After the Wildcats hired John Calipari last March, Patterson told Calipari he was returning to Kentucky for three reasons: to graduate in three years, to play in the NCAA tournament and to play in Calipari's system.

"I really try not to think if Gillispie had still been here or had any other coach got the job, would I still be here," Patterson said, when asked if he would have returned if the new coach was not Calipari. "I just know that he got the job and I came."

By returning to Kentucky, Patterson needed to accept not only a different coach and playing style, but almost an entirely different team. Calipari brought a decorated recruiting class that included point guard John Wall and center DeMarcus Cousins, two of the best players in the country.
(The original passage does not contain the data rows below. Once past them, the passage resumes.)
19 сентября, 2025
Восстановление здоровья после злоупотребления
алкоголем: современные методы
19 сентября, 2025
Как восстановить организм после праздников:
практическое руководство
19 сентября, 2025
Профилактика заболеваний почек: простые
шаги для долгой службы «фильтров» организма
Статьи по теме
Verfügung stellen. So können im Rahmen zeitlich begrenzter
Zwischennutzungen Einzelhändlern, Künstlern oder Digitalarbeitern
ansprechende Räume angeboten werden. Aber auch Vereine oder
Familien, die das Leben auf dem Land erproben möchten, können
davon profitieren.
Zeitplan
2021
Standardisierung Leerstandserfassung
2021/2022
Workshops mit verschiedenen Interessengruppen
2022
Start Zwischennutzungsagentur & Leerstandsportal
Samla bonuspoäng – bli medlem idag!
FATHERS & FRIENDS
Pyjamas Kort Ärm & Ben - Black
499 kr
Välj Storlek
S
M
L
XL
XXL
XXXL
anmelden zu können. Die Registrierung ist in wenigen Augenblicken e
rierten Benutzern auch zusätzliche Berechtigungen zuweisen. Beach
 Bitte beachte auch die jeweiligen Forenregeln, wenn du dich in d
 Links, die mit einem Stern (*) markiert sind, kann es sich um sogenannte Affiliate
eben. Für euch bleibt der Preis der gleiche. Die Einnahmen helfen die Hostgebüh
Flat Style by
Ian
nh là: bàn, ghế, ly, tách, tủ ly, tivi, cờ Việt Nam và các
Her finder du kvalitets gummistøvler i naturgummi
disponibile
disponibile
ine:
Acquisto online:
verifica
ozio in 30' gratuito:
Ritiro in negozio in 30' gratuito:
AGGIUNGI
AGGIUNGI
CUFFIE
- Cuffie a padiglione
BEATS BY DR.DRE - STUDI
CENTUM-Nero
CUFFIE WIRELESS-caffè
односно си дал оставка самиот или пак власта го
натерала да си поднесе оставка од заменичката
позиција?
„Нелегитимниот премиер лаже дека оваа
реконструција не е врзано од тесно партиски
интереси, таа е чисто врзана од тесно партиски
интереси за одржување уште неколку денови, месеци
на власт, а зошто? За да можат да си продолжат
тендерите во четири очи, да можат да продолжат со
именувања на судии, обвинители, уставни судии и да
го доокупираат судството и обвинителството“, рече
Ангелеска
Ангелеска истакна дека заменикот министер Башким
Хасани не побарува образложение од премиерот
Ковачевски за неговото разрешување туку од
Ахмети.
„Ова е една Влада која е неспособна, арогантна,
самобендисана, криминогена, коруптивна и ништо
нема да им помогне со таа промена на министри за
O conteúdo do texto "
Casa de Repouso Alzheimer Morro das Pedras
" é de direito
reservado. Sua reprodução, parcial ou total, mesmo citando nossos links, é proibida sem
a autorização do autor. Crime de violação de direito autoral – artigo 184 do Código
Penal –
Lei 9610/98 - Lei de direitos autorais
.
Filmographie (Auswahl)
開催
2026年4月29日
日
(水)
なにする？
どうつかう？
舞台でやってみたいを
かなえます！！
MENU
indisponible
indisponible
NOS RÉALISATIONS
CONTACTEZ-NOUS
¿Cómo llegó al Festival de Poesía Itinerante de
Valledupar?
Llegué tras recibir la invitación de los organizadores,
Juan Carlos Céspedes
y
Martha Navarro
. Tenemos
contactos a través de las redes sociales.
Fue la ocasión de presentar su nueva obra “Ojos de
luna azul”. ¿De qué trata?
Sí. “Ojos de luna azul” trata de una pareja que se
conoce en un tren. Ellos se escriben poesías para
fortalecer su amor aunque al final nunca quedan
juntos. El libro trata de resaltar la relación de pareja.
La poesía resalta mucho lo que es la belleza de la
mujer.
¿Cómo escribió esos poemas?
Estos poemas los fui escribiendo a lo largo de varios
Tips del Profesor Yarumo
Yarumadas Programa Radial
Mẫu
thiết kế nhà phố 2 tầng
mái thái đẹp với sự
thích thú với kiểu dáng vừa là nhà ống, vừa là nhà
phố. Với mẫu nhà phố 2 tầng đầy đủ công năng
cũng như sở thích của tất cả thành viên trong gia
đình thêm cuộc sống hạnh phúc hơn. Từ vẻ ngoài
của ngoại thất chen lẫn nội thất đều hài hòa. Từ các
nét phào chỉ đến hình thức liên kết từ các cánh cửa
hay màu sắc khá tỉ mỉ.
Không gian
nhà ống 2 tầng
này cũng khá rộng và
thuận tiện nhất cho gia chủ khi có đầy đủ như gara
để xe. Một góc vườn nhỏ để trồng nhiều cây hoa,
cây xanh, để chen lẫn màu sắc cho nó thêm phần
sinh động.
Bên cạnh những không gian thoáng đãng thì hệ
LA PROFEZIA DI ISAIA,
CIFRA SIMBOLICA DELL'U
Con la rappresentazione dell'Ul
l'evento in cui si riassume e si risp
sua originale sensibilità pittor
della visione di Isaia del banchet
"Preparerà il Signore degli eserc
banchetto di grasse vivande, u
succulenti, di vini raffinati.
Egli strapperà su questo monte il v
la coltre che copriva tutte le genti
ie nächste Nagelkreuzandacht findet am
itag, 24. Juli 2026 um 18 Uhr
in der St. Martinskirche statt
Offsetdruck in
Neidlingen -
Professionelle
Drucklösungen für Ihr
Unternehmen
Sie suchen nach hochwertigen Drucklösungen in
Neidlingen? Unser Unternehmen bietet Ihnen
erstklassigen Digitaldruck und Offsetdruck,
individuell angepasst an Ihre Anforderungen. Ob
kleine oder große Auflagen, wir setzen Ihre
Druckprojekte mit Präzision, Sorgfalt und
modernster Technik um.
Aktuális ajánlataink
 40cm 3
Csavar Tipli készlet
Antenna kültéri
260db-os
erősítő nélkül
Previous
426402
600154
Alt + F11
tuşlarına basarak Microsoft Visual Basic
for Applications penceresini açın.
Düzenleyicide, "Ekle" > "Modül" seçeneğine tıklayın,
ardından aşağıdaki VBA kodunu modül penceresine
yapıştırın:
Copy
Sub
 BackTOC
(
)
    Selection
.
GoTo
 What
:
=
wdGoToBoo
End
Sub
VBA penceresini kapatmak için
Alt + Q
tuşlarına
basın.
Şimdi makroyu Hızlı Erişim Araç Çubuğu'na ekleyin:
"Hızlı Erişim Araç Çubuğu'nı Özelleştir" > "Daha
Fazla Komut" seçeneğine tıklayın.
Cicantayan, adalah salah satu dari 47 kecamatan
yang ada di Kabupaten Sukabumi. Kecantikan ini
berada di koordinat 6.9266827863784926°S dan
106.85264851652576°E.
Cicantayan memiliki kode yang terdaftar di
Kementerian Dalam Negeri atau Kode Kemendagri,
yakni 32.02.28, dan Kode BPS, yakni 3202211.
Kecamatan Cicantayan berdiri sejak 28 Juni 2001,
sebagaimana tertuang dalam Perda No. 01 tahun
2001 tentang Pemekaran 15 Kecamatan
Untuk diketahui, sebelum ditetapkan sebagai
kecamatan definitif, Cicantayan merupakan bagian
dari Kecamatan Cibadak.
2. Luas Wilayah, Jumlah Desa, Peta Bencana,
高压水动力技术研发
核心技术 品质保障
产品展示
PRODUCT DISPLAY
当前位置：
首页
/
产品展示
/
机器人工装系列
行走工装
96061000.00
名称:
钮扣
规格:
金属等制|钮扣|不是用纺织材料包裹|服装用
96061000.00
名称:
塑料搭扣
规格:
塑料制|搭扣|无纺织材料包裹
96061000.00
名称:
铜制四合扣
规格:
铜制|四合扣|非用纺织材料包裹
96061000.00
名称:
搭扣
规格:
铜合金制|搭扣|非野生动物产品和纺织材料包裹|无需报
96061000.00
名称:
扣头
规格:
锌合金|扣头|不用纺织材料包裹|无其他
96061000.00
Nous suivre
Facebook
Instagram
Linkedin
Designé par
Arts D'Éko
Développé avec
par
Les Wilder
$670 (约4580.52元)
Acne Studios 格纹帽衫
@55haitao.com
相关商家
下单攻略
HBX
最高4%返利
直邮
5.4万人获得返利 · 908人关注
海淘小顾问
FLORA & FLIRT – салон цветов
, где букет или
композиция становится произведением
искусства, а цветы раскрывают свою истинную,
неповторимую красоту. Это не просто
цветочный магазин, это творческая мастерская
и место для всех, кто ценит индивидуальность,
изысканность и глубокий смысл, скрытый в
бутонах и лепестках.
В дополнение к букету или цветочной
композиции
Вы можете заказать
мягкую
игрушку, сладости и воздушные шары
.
Patterson was no longer the top attraction.

He also needed to play on the perimeter in Calipari's offense. At 6 feet 9 and 235 pounds, Patterson was an interior player the past two seasons. On the first day of preseason practice, he worked with the guards and not the big men. He's attempted 65 three-pointers this season after shooting only four in the previous two years.

His statistics have dropped -- Patterson averages 14.5 points and 7.3 rebounds per game this season -- but Calipari suggests he's a better NBA draft prospect. He pointed to a recent conversation with Washington Wizards assistant coach Randy Wittman, whom Calipari said raved about Patterson's versatility.

"He could have come back and said, 'This is my team and I'm shooting all the balls, I decided to come back,' " Calipari said. "Well, guess what he does? He scores less points, gets less rebounds and his stock has gone through the roof."

Kentucky defeated West Virginia last season, and Patterson had 15 points and 10 rebounds. But Saturday's game will be vastly more important, as the Mountaineers will be playing for their first trip to the Final Four since 1959 against a team led in part by the player who got away.

"The tradition and the history here at Kentucky is a lot different, just because of the national championships, all-Americans, Elite Eights, Sweet 16s, Final Fours and SEC championships," Patterson said. "That's the only difference. Kentucky's got a lot more wins and a lot more history. But the passion, the fans' interactions with the team, the fans traveling for the team, the support -- that's all the same. They have just as crazy fans as we do here at Kentucky."